Bounding box prediction data:
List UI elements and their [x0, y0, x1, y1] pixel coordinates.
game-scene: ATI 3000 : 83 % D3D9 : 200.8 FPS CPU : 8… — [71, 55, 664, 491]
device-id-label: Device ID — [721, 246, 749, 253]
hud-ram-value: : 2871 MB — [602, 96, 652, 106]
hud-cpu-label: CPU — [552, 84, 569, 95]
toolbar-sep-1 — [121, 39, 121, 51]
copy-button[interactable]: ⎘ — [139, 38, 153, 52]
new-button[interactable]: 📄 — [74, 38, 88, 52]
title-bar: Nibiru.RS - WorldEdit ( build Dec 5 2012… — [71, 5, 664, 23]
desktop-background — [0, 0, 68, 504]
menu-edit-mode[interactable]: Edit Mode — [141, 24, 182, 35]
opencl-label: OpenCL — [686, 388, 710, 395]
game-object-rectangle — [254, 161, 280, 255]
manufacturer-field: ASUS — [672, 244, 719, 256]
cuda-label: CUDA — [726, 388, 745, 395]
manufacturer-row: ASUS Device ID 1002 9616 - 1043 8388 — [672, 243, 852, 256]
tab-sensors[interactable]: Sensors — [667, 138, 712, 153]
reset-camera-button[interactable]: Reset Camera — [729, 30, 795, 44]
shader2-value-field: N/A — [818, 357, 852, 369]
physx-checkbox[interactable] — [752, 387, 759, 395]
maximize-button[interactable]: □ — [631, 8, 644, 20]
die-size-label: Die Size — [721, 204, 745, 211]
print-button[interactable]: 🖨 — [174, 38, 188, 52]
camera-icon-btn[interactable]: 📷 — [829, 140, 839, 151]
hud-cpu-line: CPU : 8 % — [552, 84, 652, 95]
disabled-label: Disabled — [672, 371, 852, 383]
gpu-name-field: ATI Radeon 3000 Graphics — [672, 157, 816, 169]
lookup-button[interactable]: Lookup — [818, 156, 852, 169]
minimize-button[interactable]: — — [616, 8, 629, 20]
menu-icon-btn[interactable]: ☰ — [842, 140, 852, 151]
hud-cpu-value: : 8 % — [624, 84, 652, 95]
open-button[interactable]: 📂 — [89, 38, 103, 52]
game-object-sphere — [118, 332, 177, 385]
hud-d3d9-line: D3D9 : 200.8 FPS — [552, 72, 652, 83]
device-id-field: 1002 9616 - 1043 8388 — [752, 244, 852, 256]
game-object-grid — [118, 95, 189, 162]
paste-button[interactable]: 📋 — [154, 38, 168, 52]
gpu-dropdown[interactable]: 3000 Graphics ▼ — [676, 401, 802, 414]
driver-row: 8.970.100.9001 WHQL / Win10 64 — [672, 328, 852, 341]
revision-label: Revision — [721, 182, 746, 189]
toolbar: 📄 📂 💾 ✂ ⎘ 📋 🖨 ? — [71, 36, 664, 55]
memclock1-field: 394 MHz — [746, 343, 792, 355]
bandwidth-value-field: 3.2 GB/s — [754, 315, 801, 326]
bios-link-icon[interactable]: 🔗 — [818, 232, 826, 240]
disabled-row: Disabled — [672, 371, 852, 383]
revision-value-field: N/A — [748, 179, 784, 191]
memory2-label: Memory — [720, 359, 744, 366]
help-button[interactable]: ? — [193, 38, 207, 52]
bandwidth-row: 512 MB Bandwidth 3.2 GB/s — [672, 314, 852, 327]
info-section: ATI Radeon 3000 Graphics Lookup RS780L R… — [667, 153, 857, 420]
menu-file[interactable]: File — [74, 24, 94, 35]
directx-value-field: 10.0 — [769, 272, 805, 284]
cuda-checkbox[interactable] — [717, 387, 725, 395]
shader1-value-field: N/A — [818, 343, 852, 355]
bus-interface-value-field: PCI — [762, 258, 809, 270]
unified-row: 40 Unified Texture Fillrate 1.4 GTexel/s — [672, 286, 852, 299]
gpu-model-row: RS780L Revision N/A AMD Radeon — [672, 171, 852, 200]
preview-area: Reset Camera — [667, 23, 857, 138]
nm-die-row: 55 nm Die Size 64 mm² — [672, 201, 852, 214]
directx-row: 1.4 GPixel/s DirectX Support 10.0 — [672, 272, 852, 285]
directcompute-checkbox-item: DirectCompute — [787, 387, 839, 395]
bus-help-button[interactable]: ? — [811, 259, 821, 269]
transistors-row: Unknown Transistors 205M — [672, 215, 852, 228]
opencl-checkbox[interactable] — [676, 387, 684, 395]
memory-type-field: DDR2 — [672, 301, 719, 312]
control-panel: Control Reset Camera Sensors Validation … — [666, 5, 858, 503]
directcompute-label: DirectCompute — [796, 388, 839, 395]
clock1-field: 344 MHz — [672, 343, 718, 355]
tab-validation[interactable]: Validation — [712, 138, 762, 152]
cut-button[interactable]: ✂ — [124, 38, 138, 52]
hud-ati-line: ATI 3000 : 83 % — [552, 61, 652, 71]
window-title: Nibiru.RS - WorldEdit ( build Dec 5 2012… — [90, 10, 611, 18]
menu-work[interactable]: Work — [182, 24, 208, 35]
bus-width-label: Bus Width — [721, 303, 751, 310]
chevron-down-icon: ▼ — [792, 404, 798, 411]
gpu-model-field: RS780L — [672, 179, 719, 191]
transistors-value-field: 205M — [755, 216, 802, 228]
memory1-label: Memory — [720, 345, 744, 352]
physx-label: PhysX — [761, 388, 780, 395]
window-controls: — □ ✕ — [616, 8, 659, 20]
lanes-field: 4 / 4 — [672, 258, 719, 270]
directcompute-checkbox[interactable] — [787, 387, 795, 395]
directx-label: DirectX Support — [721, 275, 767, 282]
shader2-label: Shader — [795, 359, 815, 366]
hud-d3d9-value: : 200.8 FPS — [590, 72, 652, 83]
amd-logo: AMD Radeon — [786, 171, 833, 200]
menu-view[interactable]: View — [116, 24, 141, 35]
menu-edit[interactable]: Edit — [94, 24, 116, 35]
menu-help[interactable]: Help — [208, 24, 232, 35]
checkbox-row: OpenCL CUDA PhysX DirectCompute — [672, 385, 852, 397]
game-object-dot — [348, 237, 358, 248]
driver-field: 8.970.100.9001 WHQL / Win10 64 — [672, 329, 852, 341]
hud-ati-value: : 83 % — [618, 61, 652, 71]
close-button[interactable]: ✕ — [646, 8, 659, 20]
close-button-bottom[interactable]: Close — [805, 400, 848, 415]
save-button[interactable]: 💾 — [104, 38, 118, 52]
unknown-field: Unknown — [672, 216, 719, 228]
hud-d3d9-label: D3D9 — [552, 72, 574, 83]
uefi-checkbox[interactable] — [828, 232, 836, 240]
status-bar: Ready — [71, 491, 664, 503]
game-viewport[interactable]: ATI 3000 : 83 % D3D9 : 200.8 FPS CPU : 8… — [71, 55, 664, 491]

*Prompt*:
Copy the records above, keeping every word the same.

*Response for this exercise*:
List UI elements and their [x0, y0, x1, y1] pixel coordinates.
game-scene: ATI 3000 : 83 % D3D9 : 200.8 FPS CPU : 8… — [71, 55, 664, 491]
device-id-label: Device ID — [721, 246, 749, 253]
hud-ram-value: : 2871 MB — [602, 96, 652, 106]
hud-cpu-label: CPU — [552, 84, 569, 95]
toolbar-sep-1 — [121, 39, 121, 51]
copy-button[interactable]: ⎘ — [139, 38, 153, 52]
new-button[interactable]: 📄 — [74, 38, 88, 52]
title-bar: Nibiru.RS - WorldEdit ( build Dec 5 2012… — [71, 5, 664, 23]
desktop-background — [0, 0, 68, 504]
menu-edit-mode[interactable]: Edit Mode — [141, 24, 182, 35]
opencl-label: OpenCL — [686, 388, 710, 395]
game-object-rectangle — [254, 161, 280, 255]
manufacturer-field: ASUS — [672, 244, 719, 256]
cuda-label: CUDA — [726, 388, 745, 395]
manufacturer-row: ASUS Device ID 1002 9616 - 1043 8388 — [672, 243, 852, 256]
tab-sensors[interactable]: Sensors — [667, 138, 712, 153]
reset-camera-button[interactable]: Reset Camera — [729, 30, 795, 44]
shader2-value-field: N/A — [818, 357, 852, 369]
physx-checkbox[interactable] — [752, 387, 759, 395]
maximize-button[interactable]: □ — [631, 8, 644, 20]
die-size-label: Die Size — [721, 204, 745, 211]
print-button[interactable]: 🖨 — [174, 38, 188, 52]
camera-icon-btn[interactable]: 📷 — [829, 140, 839, 151]
hud-cpu-line: CPU : 8 % — [552, 84, 652, 95]
disabled-label: Disabled — [672, 371, 852, 383]
gpu-name-field: ATI Radeon 3000 Graphics — [672, 157, 816, 169]
lookup-button[interactable]: Lookup — [818, 156, 852, 169]
minimize-button[interactable]: — — [616, 8, 629, 20]
menu-icon-btn[interactable]: ☰ — [842, 140, 852, 151]
hud-cpu-value: : 8 % — [624, 84, 652, 95]
open-button[interactable]: 📂 — [89, 38, 103, 52]
game-object-sphere — [118, 332, 177, 385]
hud-d3d9-line: D3D9 : 200.8 FPS — [552, 72, 652, 83]
device-id-field: 1002 9616 - 1043 8388 — [752, 244, 852, 256]
game-object-grid — [118, 95, 189, 162]
paste-button[interactable]: 📋 — [154, 38, 168, 52]
gpu-dropdown[interactable]: 3000 Graphics ▼ — [676, 401, 802, 414]
driver-row: 8.970.100.9001 WHQL / Win10 64 — [672, 328, 852, 341]
revision-label: Revision — [721, 182, 746, 189]
toolbar: 📄 📂 💾 ✂ ⎘ 📋 🖨 ? — [71, 36, 664, 55]
memclock1-field: 394 MHz — [746, 343, 792, 355]
bandwidth-value-field: 3.2 GB/s — [754, 315, 801, 326]
bios-link-icon[interactable]: 🔗 — [818, 232, 826, 240]
disabled-row: Disabled — [672, 371, 852, 383]
revision-value-field: N/A — [748, 179, 784, 191]
memory2-label: Memory — [720, 359, 744, 366]
help-button[interactable]: ? — [193, 38, 207, 52]
bandwidth-row: 512 MB Bandwidth 3.2 GB/s — [672, 314, 852, 327]
info-section: ATI Radeon 3000 Graphics Lookup RS780L R… — [667, 153, 857, 420]
menu-file[interactable]: File — [74, 24, 94, 35]
directx-value-field: 10.0 — [769, 272, 805, 284]
cuda-checkbox[interactable] — [717, 387, 725, 395]
shader1-value-field: N/A — [818, 343, 852, 355]
bus-interface-value-field: PCI — [762, 258, 809, 270]
unified-row: 40 Unified Texture Fillrate 1.4 GTexel/s — [672, 286, 852, 299]
gpu-model-row: RS780L Revision N/A AMD Radeon — [672, 171, 852, 200]
preview-area: Reset Camera — [667, 23, 857, 138]
nm-die-row: 55 nm Die Size 64 mm² — [672, 201, 852, 214]
directx-row: 1.4 GPixel/s DirectX Support 10.0 — [672, 272, 852, 285]
directcompute-checkbox-item: DirectCompute — [787, 387, 839, 395]
bus-help-button[interactable]: ? — [811, 259, 821, 269]
transistors-row: Unknown Transistors 205M — [672, 215, 852, 228]
opencl-checkbox[interactable] — [676, 387, 684, 395]
memory-type-field: DDR2 — [672, 301, 719, 312]
control-panel: Control Reset Camera Sensors Validation … — [666, 5, 858, 503]
directcompute-label: DirectCompute — [796, 388, 839, 395]
clock1-field: 344 MHz — [672, 343, 718, 355]
tab-validation[interactable]: Validation — [712, 138, 762, 152]
cut-button[interactable]: ✂ — [124, 38, 138, 52]
hud-ati-line: ATI 3000 : 83 % — [552, 61, 652, 71]
window-title: Nibiru.RS - WorldEdit ( build Dec 5 2012… — [90, 10, 611, 18]
menu-work[interactable]: Work — [182, 24, 208, 35]
bus-width-label: Bus Width — [721, 303, 751, 310]
chevron-down-icon: ▼ — [792, 404, 798, 411]
gpu-model-field: RS780L — [672, 179, 719, 191]
transistors-value-field: 205M — [755, 216, 802, 228]
memory1-label: Memory — [720, 345, 744, 352]
physx-label: PhysX — [761, 388, 780, 395]
window-controls: — □ ✕ — [616, 8, 659, 20]
lanes-field: 4 / 4 — [672, 258, 719, 270]
directcompute-checkbox[interactable] — [787, 387, 795, 395]
directx-label: DirectX Support — [721, 275, 767, 282]
shader2-label: Shader — [795, 359, 815, 366]
hud-d3d9-value: : 200.8 FPS — [590, 72, 652, 83]
amd-logo: AMD Radeon — [786, 171, 833, 200]
menu-view[interactable]: View — [116, 24, 141, 35]
menu-edit[interactable]: Edit — [94, 24, 116, 35]
menu-help[interactable]: Help — [208, 24, 232, 35]
checkbox-row: OpenCL CUDA PhysX DirectCompute — [672, 385, 852, 397]
game-object-dot — [348, 237, 358, 248]
driver-field: 8.970.100.9001 WHQL / Win10 64 — [672, 329, 852, 341]
hud-ati-value: : 83 % — [618, 61, 652, 71]
close-button[interactable]: ✕ — [646, 8, 659, 20]
close-button-bottom[interactable]: Close — [805, 400, 848, 415]
save-button[interactable]: 💾 — [104, 38, 118, 52]
unknown-field: Unknown — [672, 216, 719, 228]
hud-d3d9-label: D3D9 — [552, 72, 574, 83]
uefi-checkbox[interactable] — [828, 232, 836, 240]
status-bar: Ready — [71, 491, 664, 503]
game-viewport[interactable]: ATI 3000 : 83 % D3D9 : 200.8 FPS CPU : 8… — [71, 55, 664, 491]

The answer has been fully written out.